## [What you need to do]
Each line of the listing below containing the word "extract" should be returned.

⁂

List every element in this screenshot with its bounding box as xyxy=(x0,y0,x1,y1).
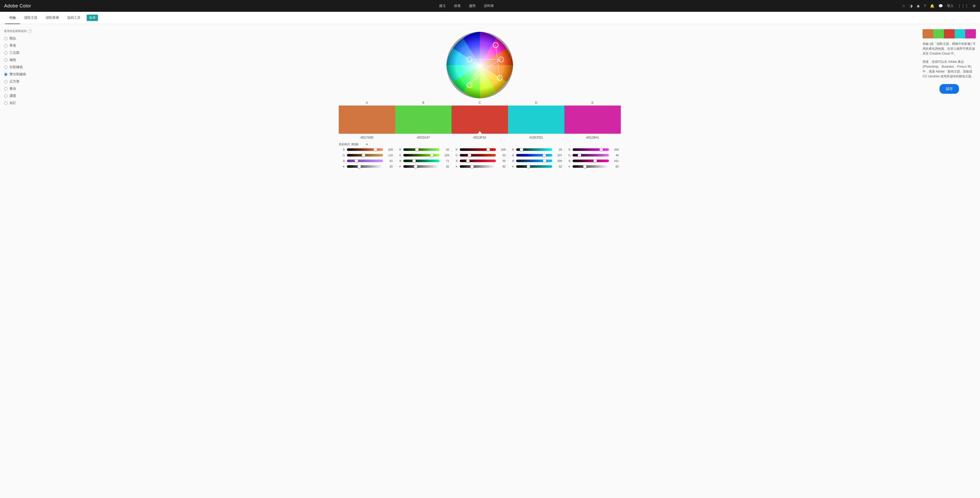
slider-row-b-b: B 71 xyxy=(397,159,449,163)
r-value-d: 29 xyxy=(554,148,562,151)
help-icon[interactable]: ? xyxy=(924,4,926,8)
help-icon-sidebar[interactable]: ? xyxy=(28,29,32,33)
color-mode-controls: 色彩模式 RGB CMYK LAB HSB ▼ xyxy=(339,143,621,146)
hex-b: #5CD147 xyxy=(395,136,452,140)
save-button[interactable]: 儲存 xyxy=(940,84,959,94)
radio-square[interactable]: 正方形 xyxy=(4,79,37,84)
hex-c: #D13F32 xyxy=(452,136,508,140)
b-slider-e[interactable] xyxy=(573,160,609,162)
color-wheel-icon[interactable]: ◉ xyxy=(917,4,920,8)
g-slider-b[interactable] xyxy=(403,154,439,157)
tab-extract-gradient[interactable]: 擷取漸層 xyxy=(41,12,63,24)
login-button[interactable]: 登入 xyxy=(947,3,954,8)
swatch-b[interactable] xyxy=(395,106,452,134)
nav-link-trends[interactable]: 趨勢 xyxy=(469,3,476,8)
swatch-label-c: C xyxy=(452,101,508,105)
nav-link-library[interactable]: 資料庫 xyxy=(484,3,494,8)
slider-row-b-a: B 61 xyxy=(341,159,393,163)
g-slider-d[interactable] xyxy=(516,154,552,157)
g-value-a: 116 xyxy=(385,154,393,157)
color-mode-select[interactable]: RGB CMYK LAB HSB xyxy=(352,143,364,146)
g-slider-e[interactable] xyxy=(573,154,609,157)
radio-custom[interactable]: 自訂 xyxy=(4,101,37,105)
radio-complementary[interactable]: 補色 xyxy=(4,58,37,62)
color-wheel-svg xyxy=(444,29,515,101)
star-icon[interactable]: ☆ xyxy=(902,4,905,8)
g-value-c: 63 xyxy=(498,154,506,157)
notifications-icon[interactable]: 🔔 xyxy=(930,4,934,8)
g-slider-c[interactable] xyxy=(460,154,496,157)
b-slider-c[interactable] xyxy=(460,160,496,162)
slider-row-l-c: ☀ 82 xyxy=(453,165,506,168)
settings-icon[interactable]: ⚙ xyxy=(972,4,976,8)
swatches-row xyxy=(339,106,621,134)
svg-point-2 xyxy=(446,32,513,98)
r-slider-b[interactable] xyxy=(403,148,439,151)
b-slider-d[interactable] xyxy=(516,160,552,162)
slider-col-c: R 209 G 63 B xyxy=(452,148,508,170)
preview-swatch-c xyxy=(944,29,955,38)
l-slider-c[interactable] xyxy=(460,165,496,168)
radio-compound[interactable]: 複合 xyxy=(4,86,37,91)
preview-swatch-e xyxy=(965,29,976,38)
radio-triad[interactable]: 三元群 xyxy=(4,51,37,55)
sidebar-section-title: 套用色彩調和規則 ? xyxy=(4,29,37,33)
swatch-label-b: B xyxy=(395,101,452,105)
g-slider-a[interactable] xyxy=(347,154,383,157)
l-value-e: 82 xyxy=(611,165,619,168)
right-description-2: 然後，您就可以在 Adobe 產品 (Photoshop、Illustrator… xyxy=(923,59,976,79)
b-slider-b[interactable] xyxy=(403,160,439,162)
slider-col-b: R 92 G 209 B xyxy=(395,148,452,170)
b-value-c: 50 xyxy=(498,159,506,162)
r-slider-a[interactable] xyxy=(347,148,383,151)
radio-analogy[interactable]: 類比 xyxy=(4,36,37,41)
slider-row-g-c: G 63 xyxy=(453,154,506,157)
l-value-c: 82 xyxy=(498,165,506,168)
slider-row-l-d: ☀ 82 xyxy=(510,165,562,168)
l-slider-b[interactable] xyxy=(403,165,439,168)
apps-icon[interactable]: ⋮⋮⋮ xyxy=(958,4,969,8)
moon-icon[interactable]: ◑ xyxy=(910,4,913,8)
r-value-a: 209 xyxy=(385,148,393,151)
color-mode-label: 色彩模式 xyxy=(339,143,350,146)
slider-row-r-b: R 92 xyxy=(397,148,449,151)
slider-col-e: R 209 G 40 B xyxy=(564,148,621,170)
slider-row-r-a: R 209 xyxy=(341,148,393,151)
nav-link-explore[interactable]: 探索 xyxy=(454,3,461,8)
r-slider-c[interactable] xyxy=(460,148,496,151)
nav-link-create[interactable]: 建立 xyxy=(439,3,446,8)
tab-new-button[interactable]: 新增 xyxy=(87,14,98,21)
swatch-e[interactable] xyxy=(564,106,621,134)
swatch-d[interactable] xyxy=(508,106,564,134)
l-value-a: 82 xyxy=(385,165,393,168)
slider-row-l-a: ☀ 82 xyxy=(341,165,393,168)
radio-double-split[interactable]: 雙分割補色 xyxy=(4,72,37,76)
swatch-a[interactable] xyxy=(339,106,395,134)
l-slider-e[interactable] xyxy=(573,165,609,168)
chevron-down-icon: ▼ xyxy=(366,143,368,146)
l-slider-d[interactable] xyxy=(516,165,552,168)
radio-monochrome[interactable]: 單色 xyxy=(4,43,37,48)
tab-color-wheel[interactable]: 色輪 xyxy=(5,12,20,24)
slider-row-g-a: G 116 xyxy=(341,154,393,157)
color-wheel-container[interactable] xyxy=(444,29,515,101)
l-value-d: 82 xyxy=(554,165,562,168)
slider-row-b-d: B 209 xyxy=(510,159,562,163)
slider-row-g-d: G 207 xyxy=(510,154,562,157)
l-slider-a[interactable] xyxy=(347,165,383,168)
l-label-a: ☀ xyxy=(341,165,345,168)
radio-split-complementary[interactable]: 分割補色 xyxy=(4,65,37,70)
tab-accessibility[interactable]: 協助工具 xyxy=(63,12,84,24)
r-value-b: 92 xyxy=(442,148,449,151)
r-value-c: 209 xyxy=(498,148,506,151)
b-slider-a[interactable] xyxy=(347,160,383,162)
swatch-c[interactable] xyxy=(452,106,508,134)
r-slider-d[interactable] xyxy=(516,148,552,151)
tab-extract-theme[interactable]: 擷取主題 xyxy=(20,12,41,24)
r-slider-e[interactable] xyxy=(573,148,609,151)
radio-shades[interactable]: 濃度 xyxy=(4,94,37,98)
r-label-a: R xyxy=(341,148,345,151)
swatch-hex-row: #D1743D #5CD147 #D13F32 #1DCFD1 #D128A1 xyxy=(339,136,621,140)
hex-a: #D1743D xyxy=(339,136,395,140)
chat-icon[interactable]: 💬 xyxy=(939,4,943,8)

⁂

## [Response below]
tab-extract-gradient[interactable]: 擷取漸層 xyxy=(41,12,63,24)
tab-extract-theme[interactable]: 擷取主題 xyxy=(20,12,41,24)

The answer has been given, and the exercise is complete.